Dataset excerpts

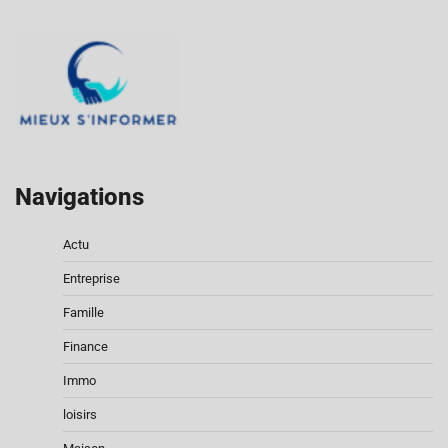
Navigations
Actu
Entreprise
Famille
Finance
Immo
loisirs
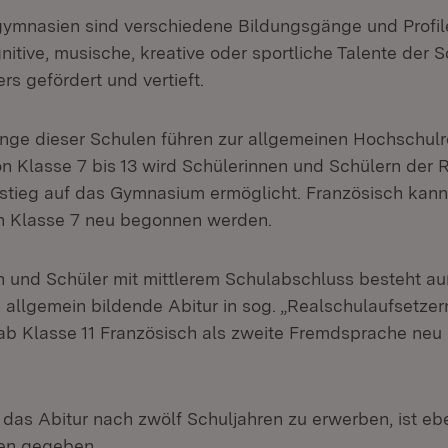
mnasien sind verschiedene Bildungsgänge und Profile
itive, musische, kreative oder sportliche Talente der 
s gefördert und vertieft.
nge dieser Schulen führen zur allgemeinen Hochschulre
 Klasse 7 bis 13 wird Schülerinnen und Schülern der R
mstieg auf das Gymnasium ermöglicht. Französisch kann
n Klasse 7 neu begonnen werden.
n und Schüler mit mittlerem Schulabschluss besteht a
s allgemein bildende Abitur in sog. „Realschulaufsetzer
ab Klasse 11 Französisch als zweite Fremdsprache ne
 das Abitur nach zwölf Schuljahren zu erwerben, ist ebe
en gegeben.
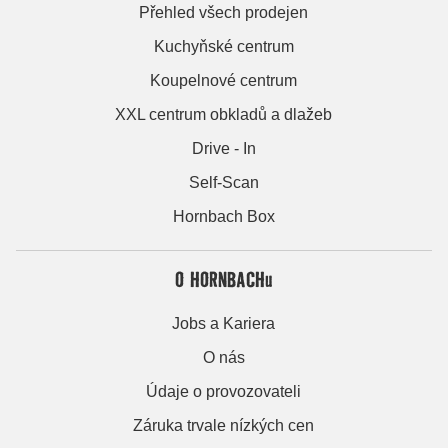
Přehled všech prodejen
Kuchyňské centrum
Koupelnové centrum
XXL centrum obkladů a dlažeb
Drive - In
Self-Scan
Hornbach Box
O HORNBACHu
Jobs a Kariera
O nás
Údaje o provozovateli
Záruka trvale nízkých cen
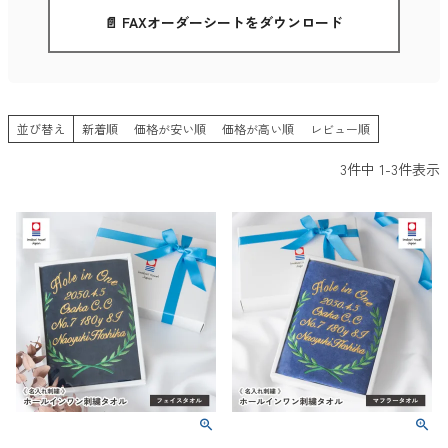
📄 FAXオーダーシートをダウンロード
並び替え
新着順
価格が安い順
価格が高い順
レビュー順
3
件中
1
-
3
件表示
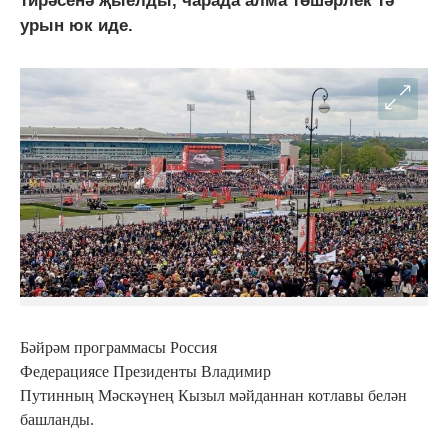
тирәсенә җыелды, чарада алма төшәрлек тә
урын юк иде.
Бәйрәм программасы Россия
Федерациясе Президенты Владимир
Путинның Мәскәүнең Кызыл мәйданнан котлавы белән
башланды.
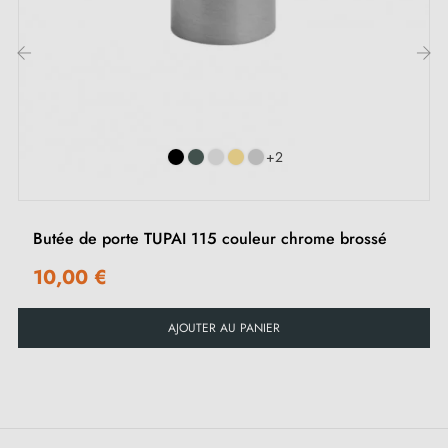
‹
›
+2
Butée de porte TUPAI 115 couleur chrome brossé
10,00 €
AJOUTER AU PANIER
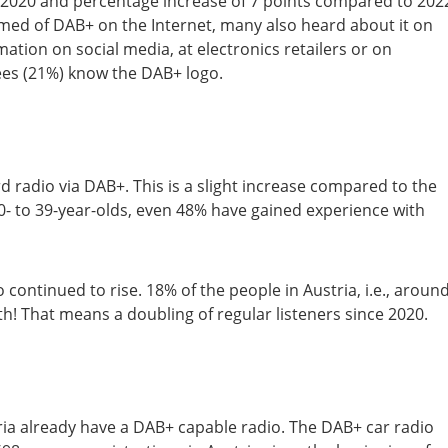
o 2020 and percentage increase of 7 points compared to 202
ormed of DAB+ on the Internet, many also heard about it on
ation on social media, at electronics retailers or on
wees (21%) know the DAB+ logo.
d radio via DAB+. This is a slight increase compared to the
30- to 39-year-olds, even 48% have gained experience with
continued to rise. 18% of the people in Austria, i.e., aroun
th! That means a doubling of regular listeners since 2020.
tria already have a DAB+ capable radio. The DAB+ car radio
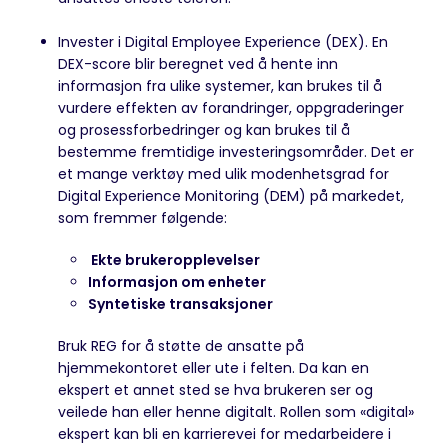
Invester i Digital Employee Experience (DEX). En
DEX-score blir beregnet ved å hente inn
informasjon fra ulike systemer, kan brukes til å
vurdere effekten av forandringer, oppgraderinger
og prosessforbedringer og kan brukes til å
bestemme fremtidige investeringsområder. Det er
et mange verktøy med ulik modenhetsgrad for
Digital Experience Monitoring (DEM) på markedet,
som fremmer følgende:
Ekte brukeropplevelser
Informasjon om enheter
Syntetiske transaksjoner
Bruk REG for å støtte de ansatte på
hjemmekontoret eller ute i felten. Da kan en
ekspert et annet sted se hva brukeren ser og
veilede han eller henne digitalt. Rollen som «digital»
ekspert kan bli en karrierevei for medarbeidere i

Exercise directions> Could you print, word for word, the line containing "Digital Experience Monitoring" and every line after it through the end of the records, and nothing else?

Answer section>
Digital Experience Monitoring (DEM) på markedet,
som fremmer følgende:
Ekte brukeropplevelser
Informasjon om enheter
Syntetiske transaksjoner
Bruk REG for å støtte de ansatte på
hjemmekontoret eller ute i felten. Da kan en
ekspert et annet sted se hva brukeren ser og
veilede han eller henne digitalt. Rollen som «digital»
ekspert kan bli en karrierevei for medarbeidere i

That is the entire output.